NationStates Jolt Archive


An editorial on the election

Arthais101
08-11-2006, 22:41
At my college newspaper, I was editor in chief while in my senior year. The newspaper has a tradition of inviting back past editors to write an editorial now and then about some topic of noteworthiness. About a month ago I was approached to write one about the election, regardless of outcome, having completed it, I would like some feedback.

It is rather long, but if you can, read the full thing, I'd love to hear what people think. It's only partially edited so forgive any roughness.

The sound you just heard is that of the walls coming crashing down. While as of this writing two senate seats and thirteen house seats remain “too close to call” the truth is that we awoke this morning to a political landscape vastly different than the one in place twenty four hours before. The Democrats have taken the House, and may well take the Senate. As of the time of this writing, the race in the state of Virginia will decide the outcome of the Senate. Jim Webb is in a slight lead over the Republican incumbent. It is likely to go down to a hand recount, which bodes generally well for the Democrats on two counts. First is because historically hand recounts rarely change the outcome of an election, and second because a recount if anything would favor the Democrats, as for whatever reason, votes that tend not to get counted on election day but would turn up on a hand recount tend to be from Democrat leaning districts. It appears then that a Democrat controlled Congress may very likely be what happens when the dust settles. However, allow me to say I don’t really care that much.
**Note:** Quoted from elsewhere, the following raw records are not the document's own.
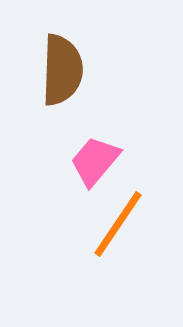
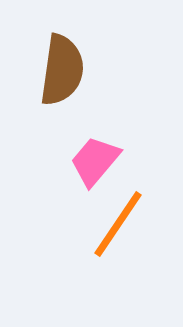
brown semicircle: rotated 6 degrees clockwise
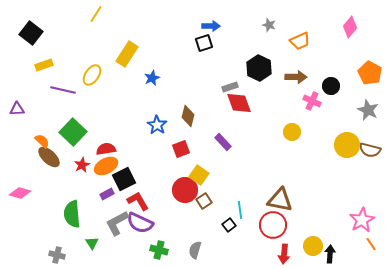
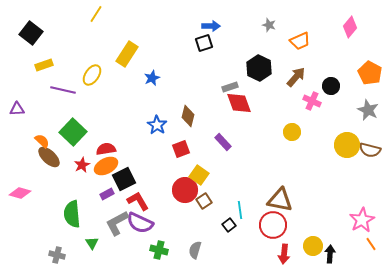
brown arrow at (296, 77): rotated 50 degrees counterclockwise
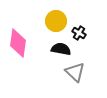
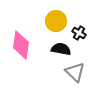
pink diamond: moved 3 px right, 2 px down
And I’m sure some of you are wondering why would I, an admitted leftist, not really care about the outcome of the Senate? It is because, simply, that a Senate win would be the frosting on the political cake, and while the frosting is always nice, it’s the cake that fills you up. The honest truth is that this election was never about winning the Senate. In fact most analysts would have told you that such a win was extremely unlikely. Not only were Missouri, Tennessee and Virginia considered the lands of no hope but many political strategists conceded the very real (and believe me, as much as it pains me to say, it was very real) chance that the Democrats would lose their seats up for election in Maryland and New Jersey, especially with the recent New Jersey Supreme Court decision whipping the conservative base there into a frenzy. Fact is, we were only expected to pick up three, and it was recognized that there was a very real possibility of losing two. This would have left us somewhere between three and five votes short of the majority, assuming the Independent Senators caucus with the Democrats, which seems highly likely considering one is Joe Lieberman and the other is Bernie Sanders from Vermont, a Socialist who has a voting record that matches the Democratic party line better than most Democrats have. The fact is though every major political analysis recognized that the Democrats were likely to come up short with the wins necessary to take the Senate. If that proves to be wrong, great. But like I said, this election wasn’t about winning the Senate, this election was about winning the House, and we did, massively.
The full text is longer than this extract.